WORK INSTRUCTION
Please write out all of the entries beneath this line exactly, skipping the pictures.

Stored dataset items
····················

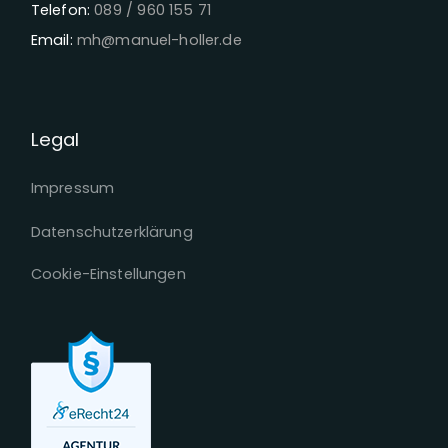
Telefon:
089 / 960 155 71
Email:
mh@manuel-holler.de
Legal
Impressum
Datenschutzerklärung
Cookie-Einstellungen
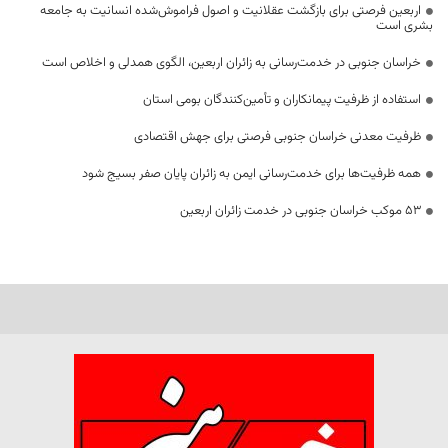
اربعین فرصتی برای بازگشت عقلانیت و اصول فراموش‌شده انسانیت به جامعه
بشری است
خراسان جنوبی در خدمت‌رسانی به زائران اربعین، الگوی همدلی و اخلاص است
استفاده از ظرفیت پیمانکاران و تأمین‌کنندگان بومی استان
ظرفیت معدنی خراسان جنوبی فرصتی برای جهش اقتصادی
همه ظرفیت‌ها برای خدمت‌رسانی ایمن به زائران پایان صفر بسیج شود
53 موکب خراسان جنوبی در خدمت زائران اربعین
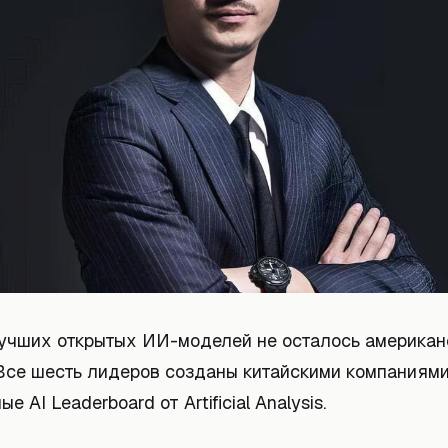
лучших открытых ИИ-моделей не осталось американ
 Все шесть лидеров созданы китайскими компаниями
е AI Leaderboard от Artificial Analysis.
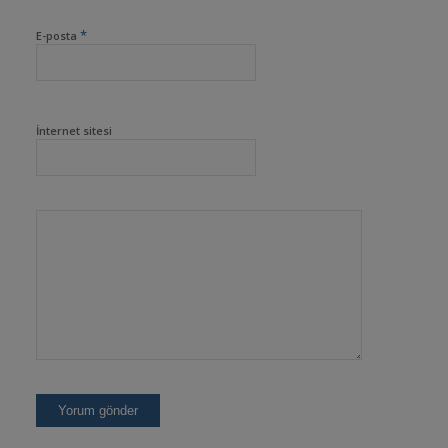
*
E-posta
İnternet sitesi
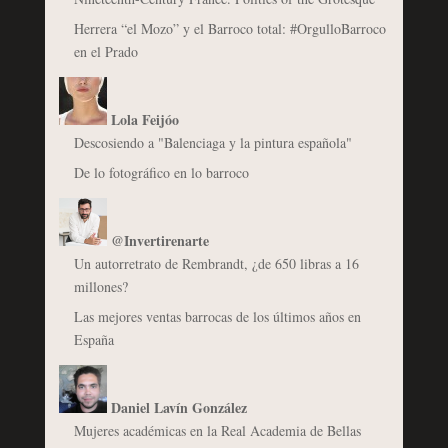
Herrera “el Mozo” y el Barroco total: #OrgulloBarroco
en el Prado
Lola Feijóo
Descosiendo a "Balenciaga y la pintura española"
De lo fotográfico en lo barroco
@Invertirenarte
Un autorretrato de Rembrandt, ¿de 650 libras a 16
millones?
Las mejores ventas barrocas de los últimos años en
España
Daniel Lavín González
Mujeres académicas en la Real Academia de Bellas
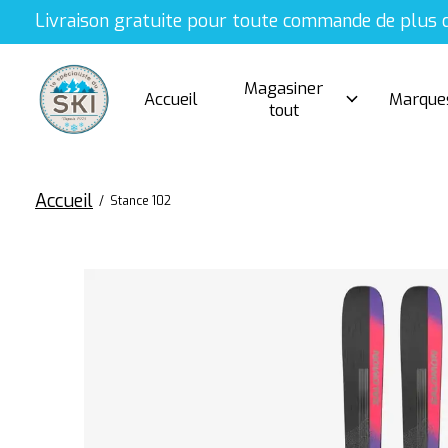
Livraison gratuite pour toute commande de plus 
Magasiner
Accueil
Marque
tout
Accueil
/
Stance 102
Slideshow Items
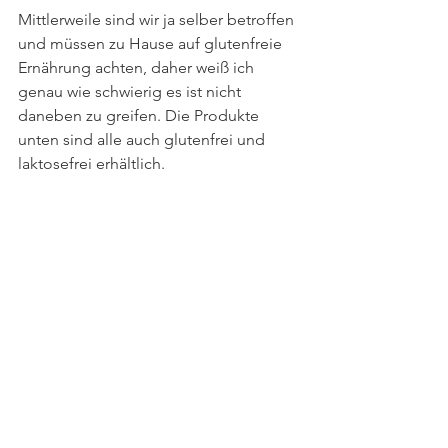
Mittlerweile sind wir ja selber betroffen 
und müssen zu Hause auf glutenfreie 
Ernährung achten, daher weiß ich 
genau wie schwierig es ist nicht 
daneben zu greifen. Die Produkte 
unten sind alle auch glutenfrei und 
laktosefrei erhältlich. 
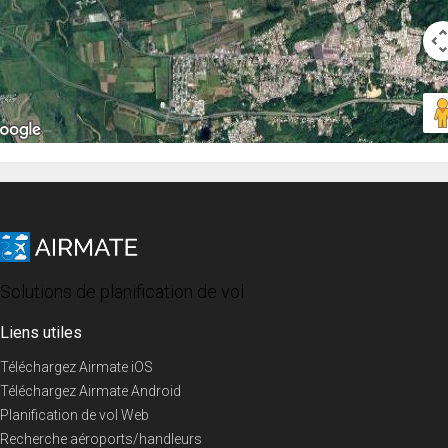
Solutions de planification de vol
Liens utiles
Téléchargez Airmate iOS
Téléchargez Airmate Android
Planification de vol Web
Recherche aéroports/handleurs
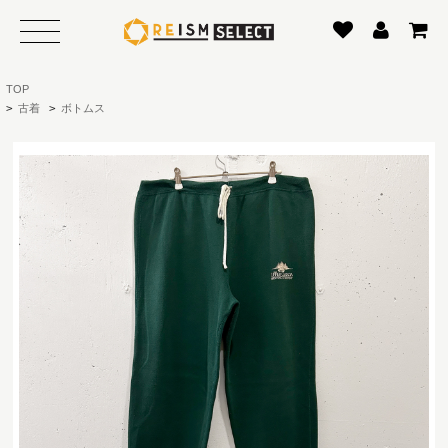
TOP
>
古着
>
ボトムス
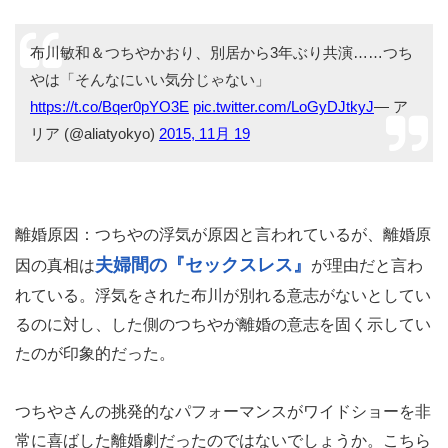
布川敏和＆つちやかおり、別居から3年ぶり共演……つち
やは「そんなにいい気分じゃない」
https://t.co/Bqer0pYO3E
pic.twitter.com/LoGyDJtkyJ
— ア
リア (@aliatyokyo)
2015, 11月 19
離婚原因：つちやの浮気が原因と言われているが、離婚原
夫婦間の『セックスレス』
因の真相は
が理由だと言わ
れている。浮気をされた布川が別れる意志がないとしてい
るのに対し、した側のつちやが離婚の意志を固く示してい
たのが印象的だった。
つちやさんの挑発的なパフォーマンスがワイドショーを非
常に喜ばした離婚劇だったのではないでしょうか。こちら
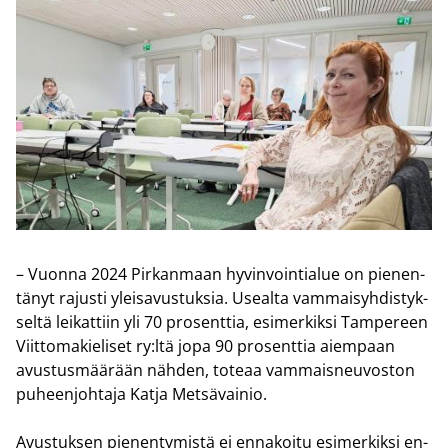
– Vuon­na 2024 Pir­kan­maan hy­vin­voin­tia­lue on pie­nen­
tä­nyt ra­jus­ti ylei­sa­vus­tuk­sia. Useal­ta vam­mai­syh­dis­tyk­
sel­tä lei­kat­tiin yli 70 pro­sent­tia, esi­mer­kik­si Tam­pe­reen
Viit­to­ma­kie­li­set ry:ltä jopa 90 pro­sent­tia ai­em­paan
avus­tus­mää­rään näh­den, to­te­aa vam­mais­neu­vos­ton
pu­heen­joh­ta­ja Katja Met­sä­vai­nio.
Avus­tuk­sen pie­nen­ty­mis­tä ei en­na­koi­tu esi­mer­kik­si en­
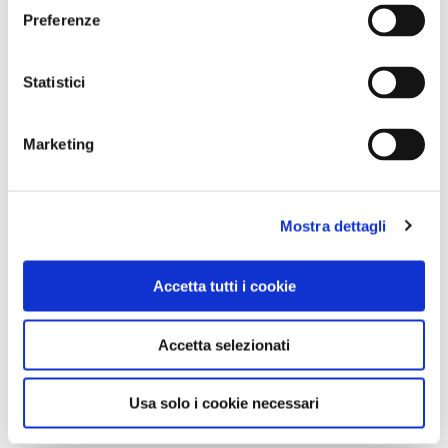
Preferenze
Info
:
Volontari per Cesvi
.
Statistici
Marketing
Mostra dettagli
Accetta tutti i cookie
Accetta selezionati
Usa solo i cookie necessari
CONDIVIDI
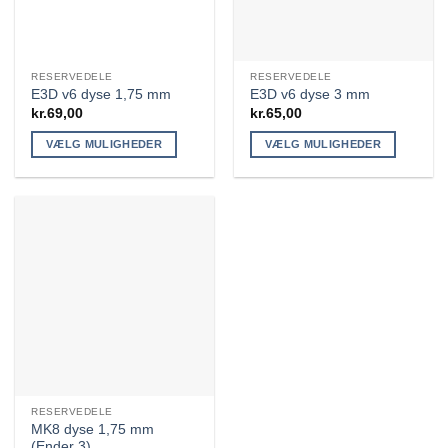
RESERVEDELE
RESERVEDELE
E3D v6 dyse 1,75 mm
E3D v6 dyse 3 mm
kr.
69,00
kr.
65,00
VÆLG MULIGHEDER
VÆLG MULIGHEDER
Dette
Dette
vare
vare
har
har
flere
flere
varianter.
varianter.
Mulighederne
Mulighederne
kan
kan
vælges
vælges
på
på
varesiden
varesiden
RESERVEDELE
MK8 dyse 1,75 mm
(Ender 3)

····················

EXERCISE SOLUTION
Telefon:
089 / 960 155 71
Email:
mh@manuel-holler.de
Legal
Impressum
Datenschutzerklärung
Cookie-Einstellungen
اربعین فرصتی برای بازگشت عقلانیت و اصول فراموش‌شده انسانیت به جامعه
بشری است
خراسان جنوبی در خدمت‌رسانی به زائران اربعین، الگوی همدلی و اخلاص است
استفاده از ظرفیت پیمانکاران و تأمین‌کنندگان بومی استان
ظرفیت معدنی خراسان جنوبی فرصتی برای جهش اقتصادی
همه ظرفیت‌ها برای خدمت‌رسانی ایمن به زائران پایان صفر بسیج شود
53 موکب خراسان جنوبی در خدمت زائران اربعین
лучших открытых ИИ-моделей не осталось американ
 Все шесть лидеров созданы китайскими компаниями
е AI Leaderboard от Artificial Analysis.
*
E-posta
İnternet sitesi
Herrera “el Mozo” y el Barroco total: #OrgulloBarroco
en el Prado
Lola Feijóo
Descosiendo a "Balenciaga y la pintura española"
De lo fotográfico en lo barroco
@Invertirenarte
Un autorretrato de Rembrandt, ¿de 650 libras a 16
millones?
Las mejores ventas barrocas de los últimos años en
España
Daniel Lavín González
Mujeres académicas en la Real Academia de Bellas
Livraison gratuite pour toute commande de plus 
Magasiner
Accueil
Marque
tout
Accueil
/
Stance 102
Slideshow Items
Mittlerweile sind wir ja selber betroffen 
und müssen zu Hause auf glutenfreie 
Ernährung achten, daher weiß ich 
genau wie schwierig es ist nicht 
daneben zu greifen. Die Produkte 
unten sind alle auch glutenfrei und 
laktosefrei erhältlich. 
Solutions de planification de vol
Liens utiles
Téléchargez Airmate iOS
Téléchargez Airmate Android
Planification de vol Web
Recherche aéroports/handleurs
TOP
>
古着
>
ボトムス
布川敏和＆つちやかおり、別居から3年ぶり共演……つち
やは「そんなにいい気分じゃない」
https://t.co/Bqer0pYO3E
pic.twitter.com/LoGyDJtkyJ
— ア
リア (@aliatyokyo)
2015, 11月 19
離婚原因：つちやの浮気が原因と言われているが、離婚原
夫婦間の『セックスレス』
因の真相は
が理由だと言わ
れている。浮気をされた布川が別れる意志がないとしてい
るのに対し、した側のつちやが離婚の意志を固く示してい
たのが印象的だった。
つちやさんの挑発的なパフォーマンスがワイドショーを非
常に喜ばした離婚劇だったのではないでしょうか。こちら
– Vuon­na 2024 Pir­kan­maan hy­vin­voin­tia­lue on pie­nen­
tä­nyt ra­jus­ti ylei­sa­vus­tuk­sia. Useal­ta vam­mai­syh­dis­tyk­
sel­tä lei­kat­tiin yli 70 pro­sent­tia, esi­mer­kik­si Tam­pe­reen
Viit­to­ma­kie­li­set ry:ltä jopa 90 pro­sent­tia ai­em­paan
avus­tus­mää­rään näh­den, to­te­aa vam­mais­neu­vos­ton
pu­heen­joh­ta­ja Katja Met­sä­vai­nio.
Avus­tuk­sen pie­nen­ty­mis­tä ei en­na­koi­tu esi­mer­kik­si en­
Preferenze
Info
:
Volontari per Cesvi
.
Statistici
Marketing
Mostra dettagli
Accetta tutti i cookie
Accetta selezionati
Usa solo i cookie necessari
CONDIVIDI
RESERVEDELE
RESERVEDELE
E3D v6 dyse 1,75 mm
E3D v6 dyse 3 mm
kr.
69,00
kr.
65,00
VÆLG MULIGHEDER
VÆLG MULIGHEDER
Dette
Dette
vare
vare
har
har
flere
flere
varianter.
varianter.
Mulighederne
Mulighederne
kan
kan
vælges
vælges
på
på
varesiden
varesiden
RESERVEDELE
MK8 dyse 1,75 mm
(Ender 3)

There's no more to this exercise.